EXERCISE DETAILS
Find each line below where the word "your" occurs, and copy it.

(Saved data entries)
=== Section Start ===
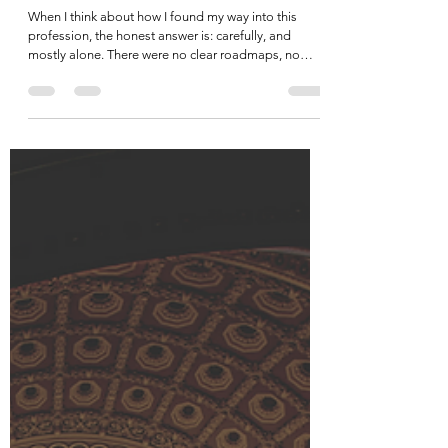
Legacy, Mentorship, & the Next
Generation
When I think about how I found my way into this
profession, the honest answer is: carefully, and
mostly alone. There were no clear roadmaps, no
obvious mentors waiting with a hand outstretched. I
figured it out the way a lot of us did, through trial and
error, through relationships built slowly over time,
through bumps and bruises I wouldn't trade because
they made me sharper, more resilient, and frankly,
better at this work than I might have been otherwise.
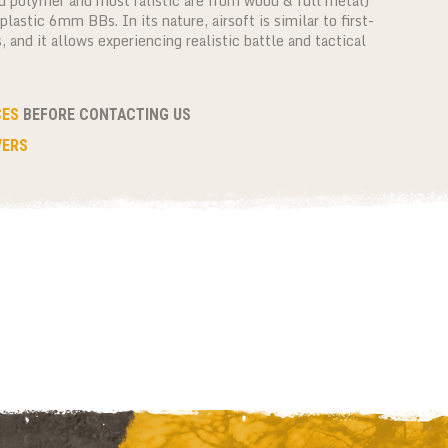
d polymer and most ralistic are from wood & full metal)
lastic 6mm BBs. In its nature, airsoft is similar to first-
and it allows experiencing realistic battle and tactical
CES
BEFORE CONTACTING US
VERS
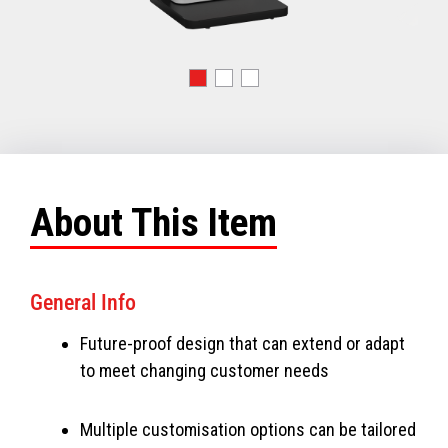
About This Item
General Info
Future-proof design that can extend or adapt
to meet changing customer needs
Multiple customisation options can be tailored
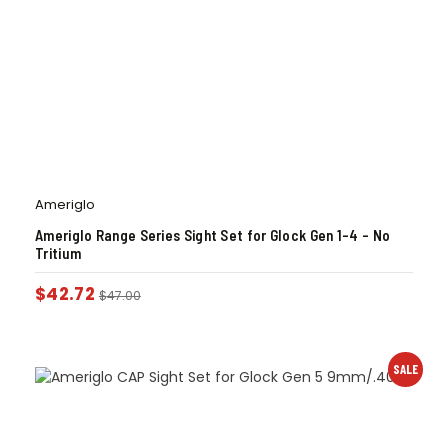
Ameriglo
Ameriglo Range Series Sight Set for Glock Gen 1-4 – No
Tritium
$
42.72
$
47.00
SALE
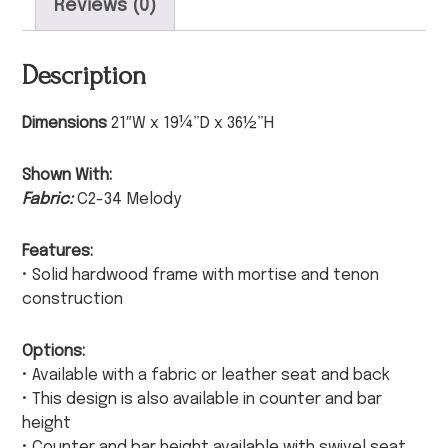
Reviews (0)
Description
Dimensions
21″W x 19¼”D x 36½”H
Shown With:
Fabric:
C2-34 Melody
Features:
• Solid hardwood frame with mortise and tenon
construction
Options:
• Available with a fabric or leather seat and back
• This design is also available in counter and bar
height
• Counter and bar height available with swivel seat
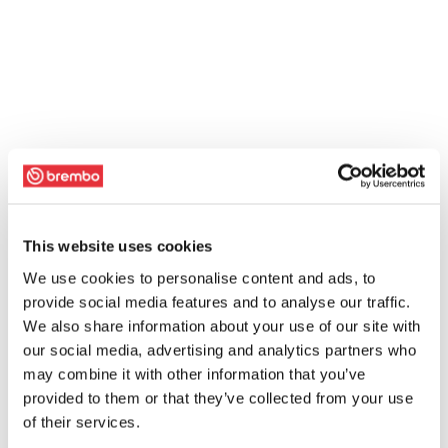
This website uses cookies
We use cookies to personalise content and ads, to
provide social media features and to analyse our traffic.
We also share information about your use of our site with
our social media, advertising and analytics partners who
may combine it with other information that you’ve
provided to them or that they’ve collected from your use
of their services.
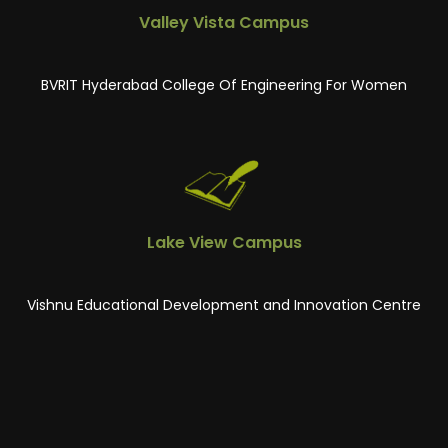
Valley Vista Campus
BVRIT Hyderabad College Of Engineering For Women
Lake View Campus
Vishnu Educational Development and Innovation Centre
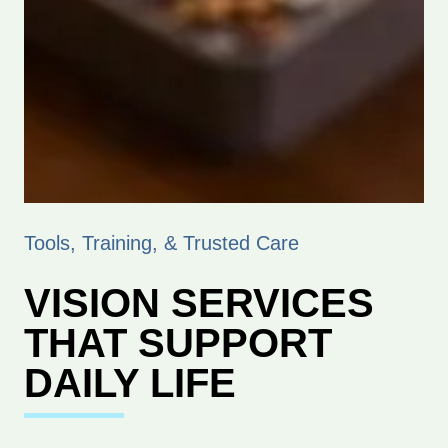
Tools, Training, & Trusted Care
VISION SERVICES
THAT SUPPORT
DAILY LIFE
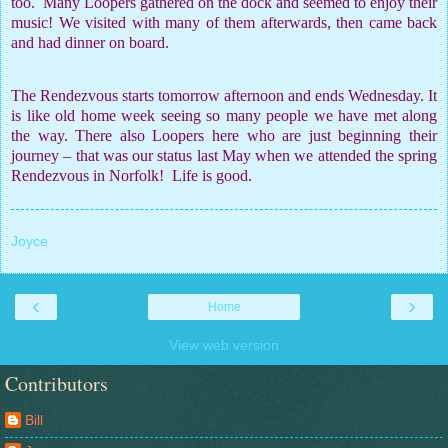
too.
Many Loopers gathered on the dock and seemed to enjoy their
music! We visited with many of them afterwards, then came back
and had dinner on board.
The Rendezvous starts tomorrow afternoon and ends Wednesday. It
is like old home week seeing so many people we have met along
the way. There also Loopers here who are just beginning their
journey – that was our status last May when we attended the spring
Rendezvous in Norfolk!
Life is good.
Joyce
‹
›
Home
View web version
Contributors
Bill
=== Section End ===
SOLUTION
We also share information about your use of our site with
provided to them or that they’ve collected from your use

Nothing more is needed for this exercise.